* Work to complete *
Write out exactly the lines below that run from the one containing "service park brake on your Jeep Cherokee." through the one containing "Ordering Winners Awards?", both included, with no other lines.

Saved entries
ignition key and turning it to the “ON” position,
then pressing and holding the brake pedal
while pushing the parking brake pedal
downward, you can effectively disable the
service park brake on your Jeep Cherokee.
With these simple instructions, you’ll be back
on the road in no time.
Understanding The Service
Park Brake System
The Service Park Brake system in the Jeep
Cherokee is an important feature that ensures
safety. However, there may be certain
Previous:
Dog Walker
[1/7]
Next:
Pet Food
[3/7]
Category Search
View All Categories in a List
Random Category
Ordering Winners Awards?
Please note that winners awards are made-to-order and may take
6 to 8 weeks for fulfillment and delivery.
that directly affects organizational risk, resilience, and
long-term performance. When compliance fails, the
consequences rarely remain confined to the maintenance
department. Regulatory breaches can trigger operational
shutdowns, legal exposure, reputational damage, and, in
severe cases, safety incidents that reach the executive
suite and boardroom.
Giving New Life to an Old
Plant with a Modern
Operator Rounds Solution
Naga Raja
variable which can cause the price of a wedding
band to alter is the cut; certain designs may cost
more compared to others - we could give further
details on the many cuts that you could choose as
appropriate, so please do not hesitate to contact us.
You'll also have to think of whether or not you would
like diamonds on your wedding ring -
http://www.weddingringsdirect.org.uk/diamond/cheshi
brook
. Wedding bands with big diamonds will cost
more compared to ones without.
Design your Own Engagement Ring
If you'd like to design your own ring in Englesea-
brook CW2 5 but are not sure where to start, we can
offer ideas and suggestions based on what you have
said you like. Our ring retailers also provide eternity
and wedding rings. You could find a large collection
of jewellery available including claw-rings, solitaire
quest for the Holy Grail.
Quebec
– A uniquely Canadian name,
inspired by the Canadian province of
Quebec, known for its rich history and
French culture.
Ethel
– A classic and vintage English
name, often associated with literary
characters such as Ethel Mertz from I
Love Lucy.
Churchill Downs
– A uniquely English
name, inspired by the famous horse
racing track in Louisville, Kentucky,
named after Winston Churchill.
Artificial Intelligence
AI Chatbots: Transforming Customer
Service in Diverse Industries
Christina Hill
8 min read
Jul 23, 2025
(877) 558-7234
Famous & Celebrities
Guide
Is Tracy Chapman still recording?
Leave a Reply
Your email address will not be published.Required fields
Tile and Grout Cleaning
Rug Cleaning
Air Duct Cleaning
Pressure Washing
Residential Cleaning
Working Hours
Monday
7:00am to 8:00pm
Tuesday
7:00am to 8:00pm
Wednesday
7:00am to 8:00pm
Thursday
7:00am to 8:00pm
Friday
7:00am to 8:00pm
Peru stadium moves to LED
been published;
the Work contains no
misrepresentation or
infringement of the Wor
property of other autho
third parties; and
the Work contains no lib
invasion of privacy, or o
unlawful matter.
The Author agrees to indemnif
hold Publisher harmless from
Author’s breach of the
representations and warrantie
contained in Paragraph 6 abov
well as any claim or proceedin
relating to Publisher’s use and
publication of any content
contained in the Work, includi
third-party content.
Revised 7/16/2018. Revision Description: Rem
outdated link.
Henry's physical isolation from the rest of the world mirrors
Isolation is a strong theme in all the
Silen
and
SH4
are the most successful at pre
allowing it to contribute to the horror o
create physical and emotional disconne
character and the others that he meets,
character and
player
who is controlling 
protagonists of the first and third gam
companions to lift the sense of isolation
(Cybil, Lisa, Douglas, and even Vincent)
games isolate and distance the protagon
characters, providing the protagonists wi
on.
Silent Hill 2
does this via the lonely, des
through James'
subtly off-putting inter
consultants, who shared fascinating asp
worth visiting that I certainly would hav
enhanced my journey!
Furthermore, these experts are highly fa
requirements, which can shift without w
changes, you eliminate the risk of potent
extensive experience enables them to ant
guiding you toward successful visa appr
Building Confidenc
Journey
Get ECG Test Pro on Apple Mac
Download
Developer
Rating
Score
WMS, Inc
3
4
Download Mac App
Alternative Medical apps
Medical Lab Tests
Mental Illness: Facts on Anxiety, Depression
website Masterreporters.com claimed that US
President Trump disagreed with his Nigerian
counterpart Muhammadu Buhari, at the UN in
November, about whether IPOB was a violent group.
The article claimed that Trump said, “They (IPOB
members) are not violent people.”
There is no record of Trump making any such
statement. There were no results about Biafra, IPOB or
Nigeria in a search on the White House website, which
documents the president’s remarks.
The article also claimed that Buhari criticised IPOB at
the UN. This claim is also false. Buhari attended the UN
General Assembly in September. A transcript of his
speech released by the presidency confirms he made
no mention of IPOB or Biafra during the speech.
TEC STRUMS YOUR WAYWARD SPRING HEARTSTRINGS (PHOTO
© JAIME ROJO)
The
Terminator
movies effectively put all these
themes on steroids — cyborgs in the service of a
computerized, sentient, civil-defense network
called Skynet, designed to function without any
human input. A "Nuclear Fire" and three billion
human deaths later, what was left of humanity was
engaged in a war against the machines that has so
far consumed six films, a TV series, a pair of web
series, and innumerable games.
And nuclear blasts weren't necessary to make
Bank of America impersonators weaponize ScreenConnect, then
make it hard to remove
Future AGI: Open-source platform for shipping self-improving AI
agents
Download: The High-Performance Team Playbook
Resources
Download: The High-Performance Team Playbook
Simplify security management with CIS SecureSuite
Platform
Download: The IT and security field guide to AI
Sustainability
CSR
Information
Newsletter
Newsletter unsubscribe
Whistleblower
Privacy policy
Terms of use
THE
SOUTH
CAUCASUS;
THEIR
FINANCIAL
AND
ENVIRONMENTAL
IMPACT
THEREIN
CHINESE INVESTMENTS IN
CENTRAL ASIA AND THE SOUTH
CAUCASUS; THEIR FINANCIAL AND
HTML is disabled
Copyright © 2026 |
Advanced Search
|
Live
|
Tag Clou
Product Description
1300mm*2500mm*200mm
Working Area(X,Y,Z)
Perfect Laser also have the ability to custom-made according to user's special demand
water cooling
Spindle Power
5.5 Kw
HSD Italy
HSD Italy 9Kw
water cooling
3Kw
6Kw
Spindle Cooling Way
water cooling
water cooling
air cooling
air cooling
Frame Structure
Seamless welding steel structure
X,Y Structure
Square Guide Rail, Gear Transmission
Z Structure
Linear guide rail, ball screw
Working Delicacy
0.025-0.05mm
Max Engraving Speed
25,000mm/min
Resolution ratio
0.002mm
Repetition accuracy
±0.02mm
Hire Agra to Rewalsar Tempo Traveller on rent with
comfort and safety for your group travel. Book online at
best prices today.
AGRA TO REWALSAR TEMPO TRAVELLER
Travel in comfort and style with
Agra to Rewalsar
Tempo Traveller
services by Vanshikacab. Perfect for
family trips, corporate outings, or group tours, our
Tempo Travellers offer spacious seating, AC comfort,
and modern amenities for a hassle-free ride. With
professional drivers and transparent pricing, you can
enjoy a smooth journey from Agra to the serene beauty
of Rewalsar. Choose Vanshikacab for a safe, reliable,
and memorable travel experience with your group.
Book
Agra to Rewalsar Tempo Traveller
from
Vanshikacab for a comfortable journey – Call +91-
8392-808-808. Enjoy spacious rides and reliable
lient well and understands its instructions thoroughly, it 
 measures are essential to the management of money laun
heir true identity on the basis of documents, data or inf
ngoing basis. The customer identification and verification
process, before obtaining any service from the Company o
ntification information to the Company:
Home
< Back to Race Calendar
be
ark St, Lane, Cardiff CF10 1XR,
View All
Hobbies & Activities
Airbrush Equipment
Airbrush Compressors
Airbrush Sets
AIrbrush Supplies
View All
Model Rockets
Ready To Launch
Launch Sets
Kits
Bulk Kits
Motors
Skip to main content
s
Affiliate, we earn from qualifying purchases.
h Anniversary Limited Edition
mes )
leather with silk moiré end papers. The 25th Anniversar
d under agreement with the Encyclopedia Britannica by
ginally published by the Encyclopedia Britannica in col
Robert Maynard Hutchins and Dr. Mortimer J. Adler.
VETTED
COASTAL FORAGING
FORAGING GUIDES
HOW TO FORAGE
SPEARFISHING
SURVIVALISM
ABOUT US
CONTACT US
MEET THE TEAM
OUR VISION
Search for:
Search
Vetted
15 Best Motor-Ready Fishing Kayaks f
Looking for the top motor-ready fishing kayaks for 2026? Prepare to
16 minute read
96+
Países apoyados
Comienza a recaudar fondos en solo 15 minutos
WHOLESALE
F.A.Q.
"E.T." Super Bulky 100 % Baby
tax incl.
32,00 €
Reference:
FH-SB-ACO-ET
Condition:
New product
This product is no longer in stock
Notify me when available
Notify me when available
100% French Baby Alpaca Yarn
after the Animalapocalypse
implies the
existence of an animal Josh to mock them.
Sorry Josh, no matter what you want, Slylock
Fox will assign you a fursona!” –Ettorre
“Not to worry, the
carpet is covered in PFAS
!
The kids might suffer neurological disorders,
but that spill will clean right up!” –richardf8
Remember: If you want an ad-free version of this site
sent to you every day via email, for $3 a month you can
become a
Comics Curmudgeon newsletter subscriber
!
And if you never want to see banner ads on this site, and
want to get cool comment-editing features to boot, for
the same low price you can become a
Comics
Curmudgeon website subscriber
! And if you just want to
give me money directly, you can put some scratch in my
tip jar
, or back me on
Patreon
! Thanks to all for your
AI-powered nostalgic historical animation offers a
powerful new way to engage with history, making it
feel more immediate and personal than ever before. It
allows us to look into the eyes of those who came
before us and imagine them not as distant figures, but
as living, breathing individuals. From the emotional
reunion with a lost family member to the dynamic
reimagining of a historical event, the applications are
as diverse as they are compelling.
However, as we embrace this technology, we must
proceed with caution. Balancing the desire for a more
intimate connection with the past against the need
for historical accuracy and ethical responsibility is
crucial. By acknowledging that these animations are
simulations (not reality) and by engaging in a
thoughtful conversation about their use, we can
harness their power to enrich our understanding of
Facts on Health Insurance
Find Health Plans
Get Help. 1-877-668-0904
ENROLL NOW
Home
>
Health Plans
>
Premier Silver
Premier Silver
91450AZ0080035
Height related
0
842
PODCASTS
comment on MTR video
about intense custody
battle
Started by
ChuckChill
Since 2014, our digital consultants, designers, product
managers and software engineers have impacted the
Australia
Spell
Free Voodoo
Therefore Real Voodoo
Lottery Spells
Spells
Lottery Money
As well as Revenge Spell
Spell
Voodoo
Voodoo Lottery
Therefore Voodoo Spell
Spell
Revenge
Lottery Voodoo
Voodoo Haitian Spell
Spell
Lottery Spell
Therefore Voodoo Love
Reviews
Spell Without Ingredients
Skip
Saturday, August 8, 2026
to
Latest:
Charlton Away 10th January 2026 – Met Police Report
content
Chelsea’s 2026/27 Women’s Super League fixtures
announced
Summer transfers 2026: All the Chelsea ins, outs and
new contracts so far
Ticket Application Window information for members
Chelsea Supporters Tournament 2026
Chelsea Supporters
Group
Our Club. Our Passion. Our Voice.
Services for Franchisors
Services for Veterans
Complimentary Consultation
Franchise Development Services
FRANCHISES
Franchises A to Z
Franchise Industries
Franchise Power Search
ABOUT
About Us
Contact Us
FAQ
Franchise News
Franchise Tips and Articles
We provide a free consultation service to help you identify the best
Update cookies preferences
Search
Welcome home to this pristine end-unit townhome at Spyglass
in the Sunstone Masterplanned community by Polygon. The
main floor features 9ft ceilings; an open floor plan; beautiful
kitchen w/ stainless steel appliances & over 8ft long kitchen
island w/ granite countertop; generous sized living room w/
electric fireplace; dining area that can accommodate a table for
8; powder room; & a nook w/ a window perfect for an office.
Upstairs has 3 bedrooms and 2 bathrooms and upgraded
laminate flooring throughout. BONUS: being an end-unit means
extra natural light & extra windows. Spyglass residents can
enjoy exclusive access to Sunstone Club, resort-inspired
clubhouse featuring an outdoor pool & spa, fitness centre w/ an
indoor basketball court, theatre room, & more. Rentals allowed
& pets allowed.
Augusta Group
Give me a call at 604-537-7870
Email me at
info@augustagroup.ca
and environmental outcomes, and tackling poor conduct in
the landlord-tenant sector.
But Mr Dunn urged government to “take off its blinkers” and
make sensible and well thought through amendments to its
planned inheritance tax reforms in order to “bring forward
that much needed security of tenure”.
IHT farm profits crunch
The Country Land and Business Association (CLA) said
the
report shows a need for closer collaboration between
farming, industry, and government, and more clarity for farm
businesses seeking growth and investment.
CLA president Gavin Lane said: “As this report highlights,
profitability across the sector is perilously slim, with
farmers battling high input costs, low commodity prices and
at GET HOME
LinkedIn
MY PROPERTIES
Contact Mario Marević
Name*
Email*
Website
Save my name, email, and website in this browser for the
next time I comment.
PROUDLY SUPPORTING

* Response to this task *
service park brake on your Jeep Cherokee.
With these simple instructions, you’ll be back
on the road in no time.
Understanding The Service
Park Brake System
The Service Park Brake system in the Jeep
Cherokee is an important feature that ensures
safety. However, there may be certain
Previous:
Dog Walker
[1/7]
Next:
Pet Food
[3/7]
Category Search
View All Categories in a List
Random Category
Ordering Winners Awards?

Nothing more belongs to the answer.